Dataset entries:
-.-.-
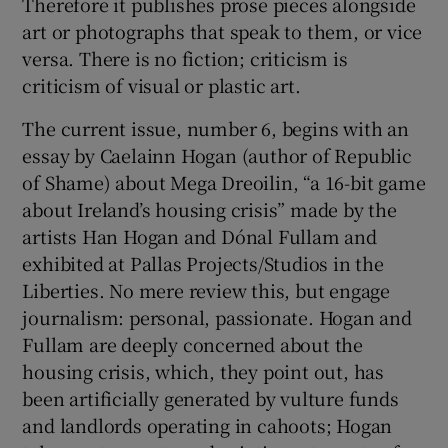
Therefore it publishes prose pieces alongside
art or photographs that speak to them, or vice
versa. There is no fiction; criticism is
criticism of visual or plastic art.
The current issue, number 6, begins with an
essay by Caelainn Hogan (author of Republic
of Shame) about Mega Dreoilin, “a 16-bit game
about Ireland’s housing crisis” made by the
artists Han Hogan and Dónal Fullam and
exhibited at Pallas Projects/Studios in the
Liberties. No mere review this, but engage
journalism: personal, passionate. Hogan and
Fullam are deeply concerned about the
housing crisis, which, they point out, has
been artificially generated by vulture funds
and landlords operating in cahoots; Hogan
-.-.-
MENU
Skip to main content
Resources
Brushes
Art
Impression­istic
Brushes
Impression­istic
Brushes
-.-.-
Work required: Using the entries above, return exactly the lines from the line with "about Ireland’s housing" to the line with "and landlords operating in cahoots; Hogan", counting both of those lines.

Written answer:
about Ireland’s housing crisis” made by the
artists Han Hogan and Dónal Fullam and
exhibited at Pallas Projects/Studios in the
Liberties. No mere review this, but engage
journalism: personal, passionate. Hogan and
Fullam are deeply concerned about the
housing crisis, which, they point out, has
been artificially generated by vulture funds
and landlords operating in cahoots; Hogan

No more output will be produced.